Benjamin Moore: What We Love
Benjamin Moore has been around since 1883, and they've built a reputation in Canada that's genuinely earned. Three product lines do most of the heavy lifting on our jobs:
- Aura ($90–$110/gallon CAD in 2026): Their flagship interior paint. Self-priming, exceptional colour retention, and the best brand for deep or saturated colours. If a client wants a Hale Navy library or a Black Beauty accent wall, Aura is the answer — it covers in two coats where lesser paints need four.
- Regal Select ($70–$85/gallon): The workhorse. This is what we use on the majority of our interior projects — bedrooms, hallways, family rooms. Forgiving to apply, easy to touch up months later (which matters more than people realize), and the matte finish is genuinely washable.

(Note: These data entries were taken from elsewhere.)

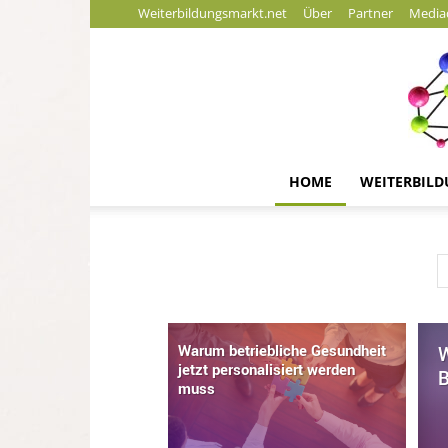
Weiterbildungsmarkt.net
Über
Partner
Media
HOME
WEITERBIL
Warum betriebliche Gesundheit
W
jetzt personalisiert werden
B
muss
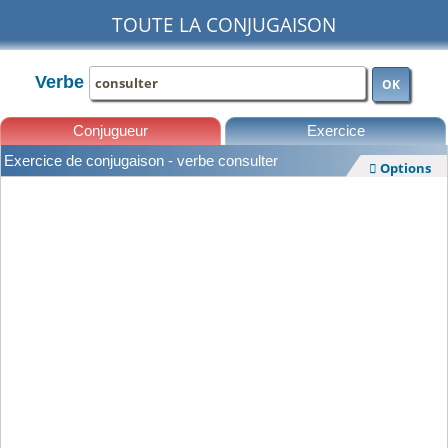
TOUTE LA CONJUGAISON
Verbe
OK
Conjugueur
Exercice
Exercice de conjugaison - verbe consulter
Options

Leçons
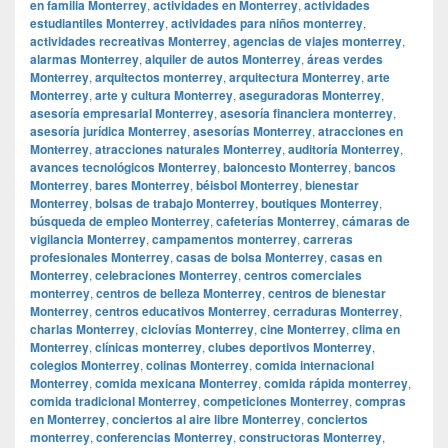
en familia Monterrey
,
actividades en Monterrey
,
actividades
estudiantiles Monterrey
,
actividades para niños monterrey
,
actividades recreativas Monterrey
,
agencias de viajes monterrey
,
alarmas Monterrey
,
alquiler de autos Monterrey
,
áreas verdes
Monterrey
,
arquitectos monterrey
,
arquitectura Monterrey
,
arte
Monterrey
,
arte y cultura Monterrey
,
aseguradoras Monterrey
,
asesoría empresarial Monterrey
,
asesoría financiera monterrey
,
asesoría jurídica Monterrey
,
asesorías Monterrey
,
atracciones en
Monterrey
,
atracciones naturales Monterrey
,
auditoría Monterrey
,
avances tecnológicos Monterrey
,
baloncesto Monterrey
,
bancos
Monterrey
,
bares Monterrey
,
béisbol Monterrey
,
bienestar
Monterrey
,
bolsas de trabajo Monterrey
,
boutiques Monterrey
,
búsqueda de empleo Monterrey
,
cafeterías Monterrey
,
cámaras de
vigilancia Monterrey
,
campamentos monterrey
,
carreras
profesionales Monterrey
,
casas de bolsa Monterrey
,
casas en
Monterrey
,
celebraciones Monterrey
,
centros comerciales
monterrey
,
centros de belleza Monterrey
,
centros de bienestar
Monterrey
,
centros educativos Monterrey
,
cerraduras Monterrey
,
charlas Monterrey
,
ciclovías Monterrey
,
cine Monterrey
,
clima en
Monterrey
,
clínicas monterrey
,
clubes deportivos Monterrey
,
colegios Monterrey
,
colinas Monterrey
,
comida internacional
Monterrey
,
comida mexicana Monterrey
,
comida rápida monterrey
,
comida tradicional Monterrey
,
competiciones Monterrey
,
compras
en Monterrey
,
conciertos al aire libre Monterrey
,
conciertos
monterrey
,
conferencias Monterrey
,
constructoras Monterrey
,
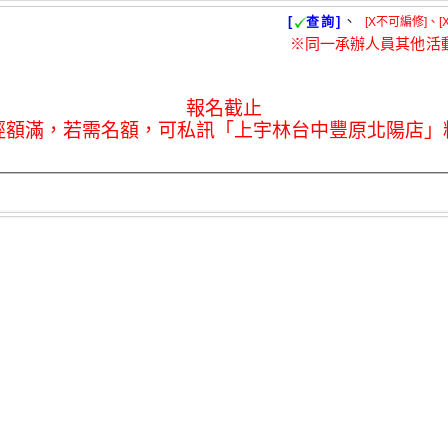
、
[
查詢]
[X不可編修]、[
※同一承辦人員其他活
報名截止
經額滿，若需名額，可私訊「上宇林台中豐原北陽店」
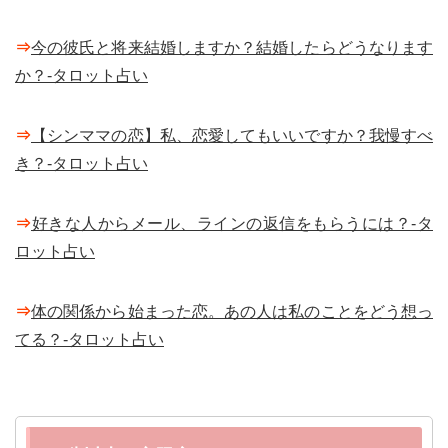
⇒
今の彼氏と将来結婚しますか？結婚したらどうなります
か？-タロット占い
⇒
【シンママの恋】私、恋愛してもいいですか？我慢すべ
き？-タロット占い
⇒
好きな人からメール、ラインの返信をもらうには？-タ
ロット占い
⇒
体の関係から始まった恋。あの人は私のことをどう想っ
てる？-タロット占い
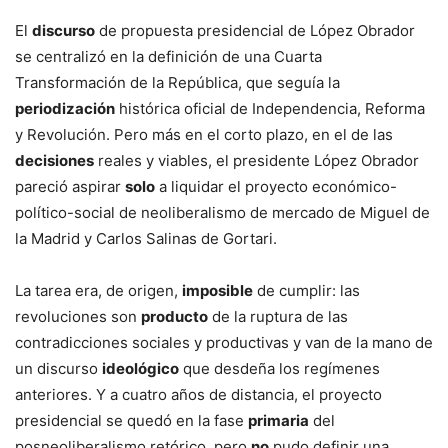
El
discurso
de propuesta presidencial de López Obrador
se centralizó en la definición de una Cuarta
Transformación de la República, que seguía la
periodización
histórica oficial de Independencia, Reforma
y Revolución. Pero más en el corto plazo, en el de las
decisiones
reales y viables, el presidente López Obrador
pareció aspirar
solo
a liquidar el proyecto económico-
político-social de neoliberalismo de mercado de Miguel de
la Madrid y Carlos Salinas de Gortari.
La tarea era, de origen,
imposible
de cumplir: las
revoluciones son
producto
de la ruptura de las
contradicciones sociales y productivas y van de la mano de
un discurso
ideológico
que desdeña los regímenes
anteriores. Y a cuatro años de distancia, el proyecto
presidencial se quedó en la fase
primaria
del
posneoliberalismo retórico, pero
no
pudo definir una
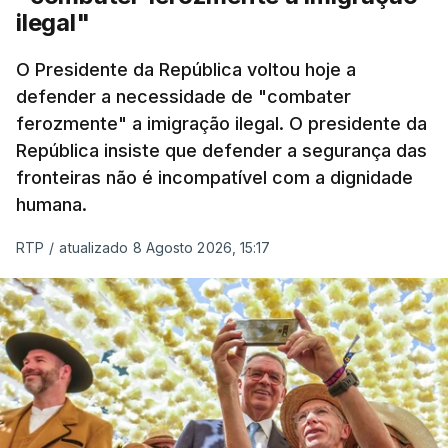
ilegal"
O Presidente da República voltou hoje a
defender a necessidade de "combater
ferozmente" a imigração ilegal. O presidente da
República insiste que defender a segurança das
fronteiras não é incompatível com a dignidade
humana.
RTP
/
atualizado 8 Agosto 2026, 15:17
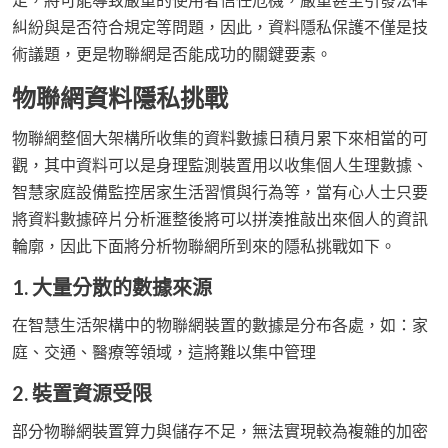
糾紛與是否符合規定等問題，因此，資料隱私保護不僅是技
術議題，更是物聯網是否能成功的關鍵要素。
物聯網資料隱私挑戰
物聯網整個大架構所收集的資料數據日積月累下來相當的可
觀，其中資料可以是身理監測裝置用以收集個人生理數據、
智慧家庭設備監控居家生活習慣與行為等，當有心人士只要
將資料數據碎片分析滙整後將可以拼湊推敲出來個人的資訊
輪廓，因此下面將分析物聯網所到來的隱私挑戰如下。
1. 大量分散的數據來源
在智慧生活架構中的物聯網裝置的數據是分布各處，如：家
庭、交通、醫療等領域，這將難以集中管理
2. 裝置資源受限
部分物聯網裝置算力與儲存不足，無法實現較為複雜的加密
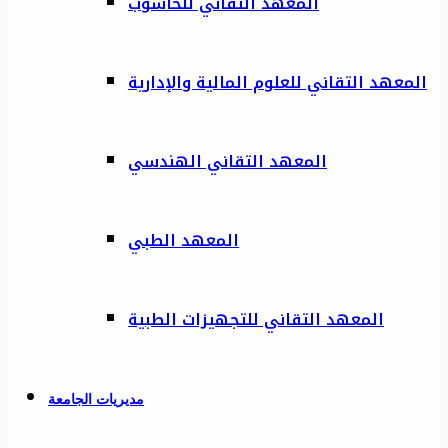
المعهد التقاني للحاسوب
المعهد التقاني للعلوم المالية والإدارية
المعهد التقاني الهندسي
المعهد الطبي
المعهد التقاني للتجهيزات الطبية
مديريات الجامعة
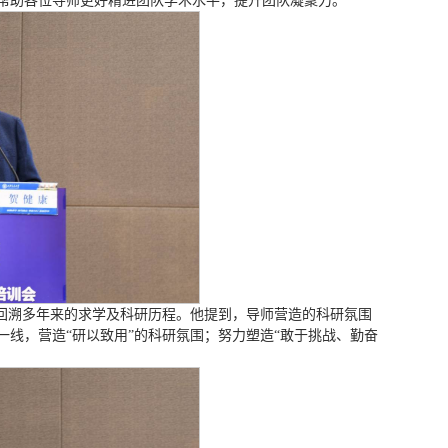
帮助各位导师更好精进团队学术水平，提升团队凝聚力。
，回溯多年来的求学及科研历程。他提到，导师营造的科研氛围
线，营造“研以致用”的科研氛围；努力塑造“敢于挑战、勤奋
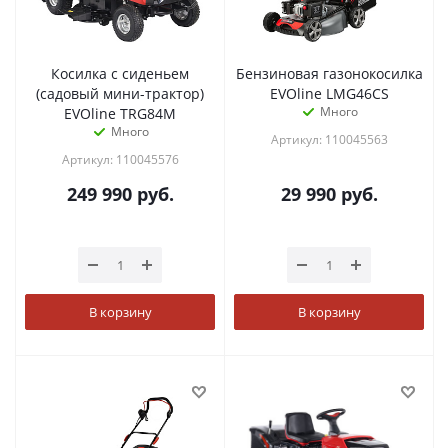
Косилка с сиденьем
Бензиновая газонокосилка
(садовый мини-трактор)
EVOline LMG46CS
Много
EVOline TRG84M
Много
Артикул: 110045563
Артикул: 110045576
249 990
руб.
29 990
руб.
В корзину
В корзину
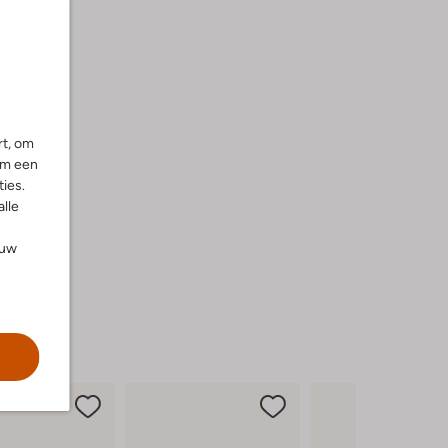
rt, om
om een
ies.
alle
ouw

- Advance ($75–$90/gallon): A waterborne alkyd hybrid that levels like an old-school oil paint but cleans up with water. This is the gold standard for cabinet painting. We've tried alternatives. We keep coming back. Nothing else lays down as flat or cures as hard.
Benjamin Moore's other strength is colour accuracy. Their tinting is consistent from one batch to the next, and from one store to the next. If you pick up a gallon in Oakville and a touch-up quart six months later in Markham, they'll match. That sounds basic, but it's not — paint tinting is harder than people think.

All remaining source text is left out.